JAKARTA, suarapembaharuan.com - Perhimpunan Bantuan Hukum dan Hak Asasi Manusia Indonesia (PBHI) membeberkan sejumlah pasal yang harus dievaluasi dalam revisi Undang-undang (RUU) Kejaksaan yang saat ini sedang mendapat sorotan publik. Hal tersebut disebabkan karena pasal-pasal tersebut memberikan kewenangan yang berlebih kepada kejaksaan sehingga berpotensi merampas kemerdekaan masyarakat.



"UU Kejaksaan tercatat telah mengalami 2 kali perubahan dari UU 16/2004 dan UU 11/2021, diusulkan bersamaan dengan undang-undang yang berkaitan dengan sistem peradilan pidana dan trennya tren perubahan undang-undang di Indonesia cenderung menambah wewenang lembaga negara, termasuk kejaksaan," ujar pengurus PBHI Gina Sabrina dalam diskusi publik refleksi penegakan hukum bertajuk 'Quo Vadis Penambahan Kewenangan Penegakan Hukum dan Urgensi Pengawasan Publik' di Jakarta, Kamis (20/2/2025).


Gina mengatakan publik perlu menaruh perhatian terhadap RUU Kejaksaan ini. Pasalnya, di dalam RUU Kejaksaan, ads penambahan kewenangan penyidikan dan penuntutan yang berkaitan erat dengan upaya paksa.


"Jadi, ada tren kenaikan dalam upaya paksa (perampasan kemerdekaan). Hak memperoleh keadilan banyak diadukan kepada Komnas HAM. Kejaksaan banyak diadukan berkaitan dengan pelanggan kode etik dan penetapan, penahanan sewenang-wenang," tandas Gina.

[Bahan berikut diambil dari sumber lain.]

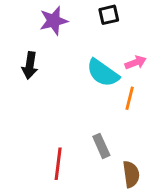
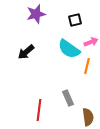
black square: (109, 15) -> (75, 20), moved
black arrow: (30, 65) -> (26, 52), moved, turned 42

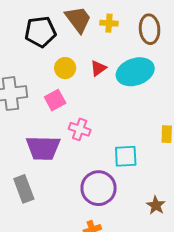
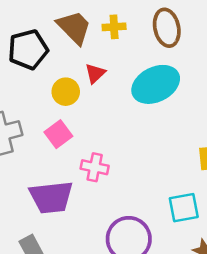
red triangle: (98, 68) -> (95, 73), moved
cyan square: (126, 156) -> (184, 208), moved

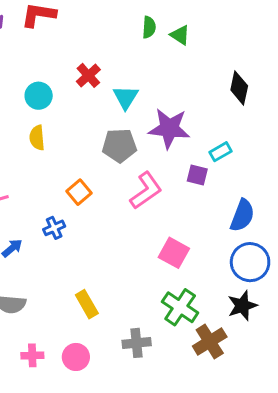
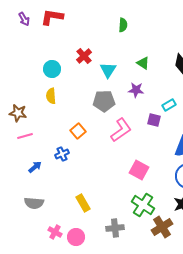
green triangle: (180, 35) -> (143, 63), moved
purple star: (169, 128) -> (136, 90), size x0.6
pink cross: (32, 355) -> (55, 232), moved, turned 32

Gina lalu membeberkan sejumlah pasal dalam revisi UU Kejaksaan yang perlu dievaluasi. Pertama, Pasal 30B yang mengatur pemberian kewenangan intelijen hukum kepada kejaksaan, termasuk penyelidikan, pengamanan, serta pengawasan multimedia (patroli siber). 


"Pengaturan tersebut berpotensi mengancam kebebasan berekspresi," tegas Gina.


Kedua, Pasal 11A yang mengizinkan jaksa merangkap jabatan di luar kejaksaan, misalnya di perwakilan RI di luar negeri. Menurut Gina, hal tersebut dapat menimbulkan konflik kepentingan.



Ketiga, Pasal 8 ayat (5) yang mengatur jaksa yang dikenai upaya paksa harus mendapat izin dari Jaksa Agung. Hal ini memunculkan kekhawatiran terhadap praktik obstruction of justice, seperti dalam kasus Jaksa Pinangki dan pemerasan guru di Indragiri Hilir. Terakhir, Pasal 30C yang mengatur pemberian kewenangan penyadapan kepada kejaksaan tanpa mekanisme pengawasan yang jelas.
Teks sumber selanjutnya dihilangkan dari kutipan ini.